1933 Peter Parker, a.k.a. Spider-Man Noir
Despite his tragic backstory and the loss in his life, Spider-Man has never been known as a dark character – Batman, he isn’t. But the Marvel Noir universe changed all that. This alternate timeline gave us a version of Peter Parker set in the midst of the Great Depression in 1933, with the comic book run having a heavy noir vibe.
This version of Earth (Earth-90214 to be exact) has a Peter Parker who is training as the apprentice of a veteran reporter, Ben Urich. The soon-to-be-noir version of Spider-Man receives his powers when he’s investigating a ring of ancient artifact smugglers and is bitten by an illegally imported spider. When Norman Osborn has Ben Urich murdered due to what the dogged journalist uncovers in the criminal underworld, Peter takes up the Spider-Man mantle to avenge his mentor’s death, becoming a feared vigilante in the process.

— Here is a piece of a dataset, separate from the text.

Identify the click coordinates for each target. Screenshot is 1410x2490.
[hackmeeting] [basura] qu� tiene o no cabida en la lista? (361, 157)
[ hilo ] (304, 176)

This version of Spider-Man is grimmer than our modern day Earth counterpart. The noir version of Peter Parker is an excellent marksman, using revolvers and even a Tommy gun to take out the bad guys, and he normally carries a pistol with him at all times. He uses his webbing a little differently, too, preferring to parkour his way across the rooftops and using his webbing like a net to catch criminals. With his unique-looking costume and noir vibe, Spider-Man Noir has popped up in various other mediums, including cartoons and games. It will be interesting to see how he fits into the bright, eye-popping world of Into the Spider-Verse – especially as he’s voiced by Nicolas Cage.
Peni Parker, a.k.a. SP//dr
There’s one character in Into the Spider-Verse who might even weirder than Spider-Ham, and that’s saying something. Weird, but awesome. That would be Peni Parker, a.k.a. SP//dr. If you watched the trailer, you’ll know her as the tiny girl with the giant robot-thing. Peni is a Japanese-American middle school student in Earth-14512 who was adopted by May and Ben Parker. Instead of having crazy spider powers, she instead inherited her dad’s SP//dr mech suit (based on Neon Genesis Evangelion), which is piloted by sharing a psychic link with a radioactive spider. Because everyone in this world has crazy gadgets and tech and mech suits. Along with the giant mech she pilots, Peni also has wrist-mounted webshooters, because it just wouldn’t be a Spider-person without them.
Otherwise, the tl;dr version is tiny girl + big mech suit = awesome badass.
All of these unique characters coming together for the first time will be anything but boring. There’s a whole host of reasons to be excited for this strange, multiverse team-up, but none so much as seeing Miles Morales on the big screen for the first time. And there’s always the added fun of watching Peter Parker as an exhausted father-figure trying to keep his fellow spider chums together and, you know, alive. Let’s hope they don’t make any visits to the George Washington Bridge while Gwen’s with them!